[[ INFORMATION PROVIDED open ]]
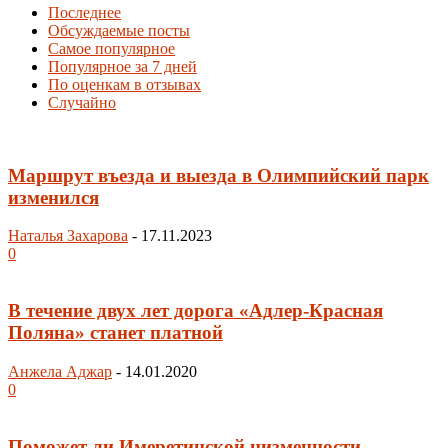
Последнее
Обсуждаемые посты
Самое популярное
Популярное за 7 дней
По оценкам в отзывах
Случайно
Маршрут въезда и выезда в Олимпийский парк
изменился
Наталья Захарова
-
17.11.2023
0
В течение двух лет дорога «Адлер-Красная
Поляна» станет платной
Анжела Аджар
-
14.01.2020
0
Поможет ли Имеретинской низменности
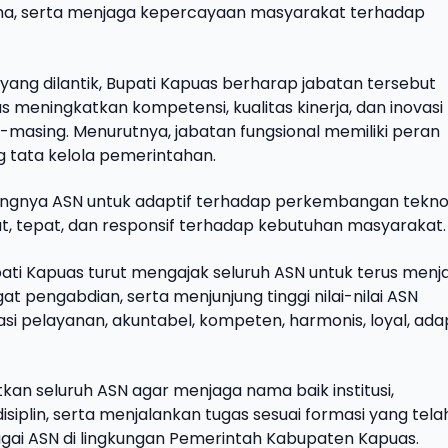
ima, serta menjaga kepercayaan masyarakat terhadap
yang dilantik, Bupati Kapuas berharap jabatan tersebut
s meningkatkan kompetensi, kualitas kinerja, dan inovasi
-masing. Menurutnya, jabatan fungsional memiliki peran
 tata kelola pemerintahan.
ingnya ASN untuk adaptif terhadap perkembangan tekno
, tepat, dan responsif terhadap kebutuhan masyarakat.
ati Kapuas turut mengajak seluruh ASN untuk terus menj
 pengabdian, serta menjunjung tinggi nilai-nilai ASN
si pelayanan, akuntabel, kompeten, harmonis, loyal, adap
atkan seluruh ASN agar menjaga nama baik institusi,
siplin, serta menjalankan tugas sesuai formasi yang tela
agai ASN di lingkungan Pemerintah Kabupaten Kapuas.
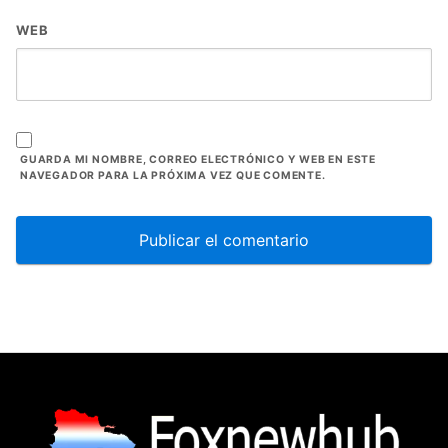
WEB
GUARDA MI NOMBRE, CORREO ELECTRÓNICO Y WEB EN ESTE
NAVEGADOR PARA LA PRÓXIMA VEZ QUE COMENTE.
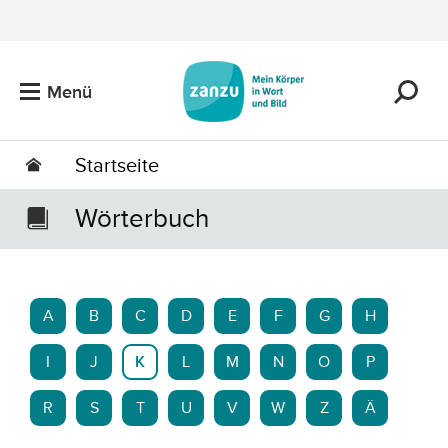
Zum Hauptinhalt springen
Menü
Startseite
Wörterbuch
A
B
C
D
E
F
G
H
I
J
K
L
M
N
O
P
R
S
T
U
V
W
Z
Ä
[[ INFORMATION PROVIDED closed ]]
[[ INFORMATION PROVIDED open ]]
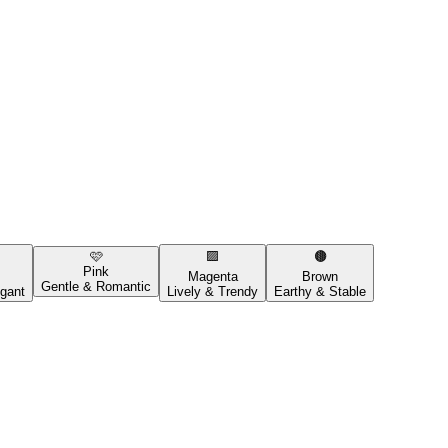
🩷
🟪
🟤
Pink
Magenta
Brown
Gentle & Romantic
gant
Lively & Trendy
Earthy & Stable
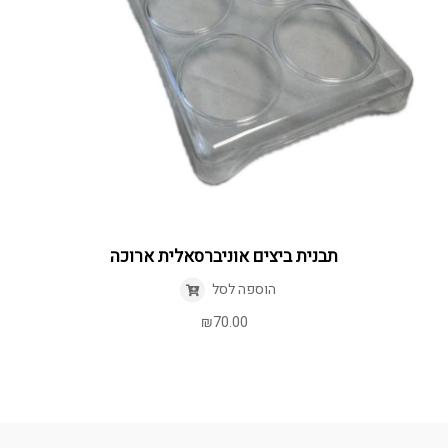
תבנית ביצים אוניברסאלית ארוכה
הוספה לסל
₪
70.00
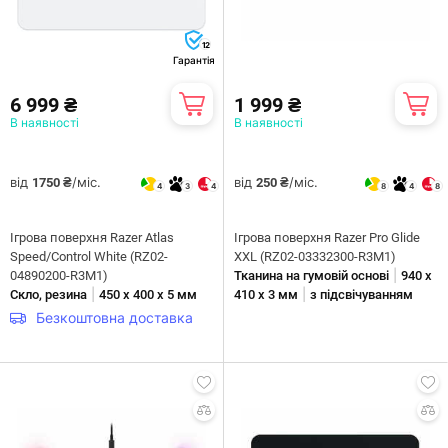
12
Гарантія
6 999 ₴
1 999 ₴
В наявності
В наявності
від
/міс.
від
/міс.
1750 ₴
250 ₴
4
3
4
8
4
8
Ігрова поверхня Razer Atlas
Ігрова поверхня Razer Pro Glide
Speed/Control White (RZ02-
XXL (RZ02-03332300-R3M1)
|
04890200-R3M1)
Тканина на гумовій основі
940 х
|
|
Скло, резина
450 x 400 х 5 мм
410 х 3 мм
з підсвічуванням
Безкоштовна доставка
[[ INFORMATION PROVIDED closed ]]
● **WORK ITEM**: Go line by line through the data above and report each one that holds the string "Kapuas".

● **OUTPUT**:
yang dilantik, Bupati Kapuas berharap jabatan tersebut
ati Kapuas turut mengajak seluruh ASN untuk terus menj
agai ASN di lingkungan Pemerintah Kabupaten Kapuas.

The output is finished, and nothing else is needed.